Best Rubik Cube Robot Solver – Open AI
Many robotic researchers have focused on enabling robots to solve the Rubik’s cube quickly on computers. A little more than a year ago, OpenAI managed to use artificial intelligence to help a neural network learn how to solve the Rubik’s cube, and demonstrated it through a robotic appendage resembling the human hand. While the results are humble, and the robotic technology cannot solve the cube quickly, it is still a landmark achievement in the area of robotic sciences.
In this article, we take a brief look at the technology used, and what it means for the cubing community.
Brief history about OpenAI and its Rubik cube robot solver
OpenAI is a company founded by Elon Musk, Sam Altman, and others. After Musk resigned from the organization, Microsoft funded the company and its projects. The OpenAI has been working on robotic models that learn new tasks for some time now. The company’s objective has been to train a human-like robotic hand to learn how to solve the Rubik’s cube on its own.
The researchers at OpenAI tasted initial success when they solved the cube in simulation in July 2017. Back in 2018, they explained how Dactyl, a system for object manipulation, could learn to manipulate a single block. Dactyl is the robotic system that enables objects such as Shadow Dexterous Hand to move and manipulate objects. The robot has since learned how to solve a Rubik’s cube single-handedly.
The robot’s ability to learn how to solve the cube with a single hand is a milestone in the field of robotic appendages and artificial intelligence. The system’s achievements translate to something bigger: robots can now learn to perform tasks based on either incentives or trial and error, much like how humans learn to perform tasks.
The technology behind the robot solver
The robot’s learning strategy mimics human learning and is called reinforcement learning. Reinforcement learning is a type of deep learning that is based on incentives. Scientists also used a technique called Automatic Domain Randomization (ADR) to help the robot learn randomly during the simulated learning process.
Here is some specific trivia about the process:
- The robotic hand was designed to mimic that of a human and is operated by a pair of neural networks.
- These networks are trained exclusively during simulation in a random way, which makes the robot apply what it learns while solving the cube.
- The robotic hand was exposed to a variety of stimuli that it had never seen before, and it actively adapted to that stimulus.

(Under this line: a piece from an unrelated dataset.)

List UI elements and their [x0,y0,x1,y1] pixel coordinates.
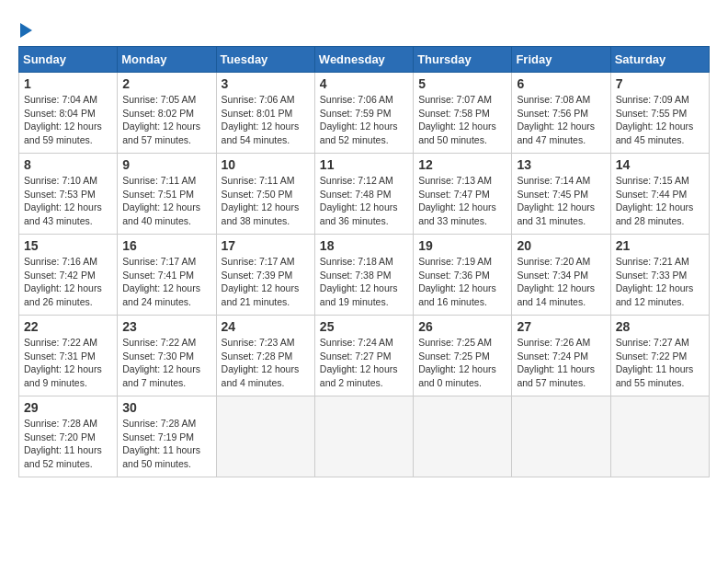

- Researchers prodded the system with a stuffed giraffe in an effort to test its reaction. It could actively change the way it was solving the cube in response to that.
Why this Rubik’s cube robot solver by OpenAI matters
The technology is still nascent, and robotic systems like the one OpenAI has been working on cannot solve the Rubik’s cube at speeds that computers can. They also lack the finesse and ease with which human hands can manipulate the cubes. In fact, news articles and blogs have reported that OpenAI’s system took a few minutes to solve the cube in demonstrations.
However, what makes this scientific development remarkable more than the robot’s speed is its ability to learn how to solve a cube on its own. In other words, developments such as these hold promise, especially in the field of health sciences.
The implications of this technology are huge. Robotic science is an emerging field in the health industry, and experts believe AI-enabled robots can one day help disabled people to live more adaptive lives. In addition, robotic appendages such as the one that solved the Rubik’s cube can someday help treat health conditions and assist in surgeries. Scientists at OpenAI also believe that this lays the groundwork for building general-purpose robots that can be used in a number of situations.
What the OpenAI Rubik’s cube solver means for the cubing community
OpenAI’s Dactyl is certainly not the best Rubik cube robot solver. However, it heralds a new era of robots that are built with artificial intelligence and use deep learning to perform new tasks independently. Speed cubers will probably not benefit from this particular robot solver directly. However, it corroborates our theory that solving the Rubik’s cube may develop an interest in other STEM (science, mathematics, engineering, and technology) related fields.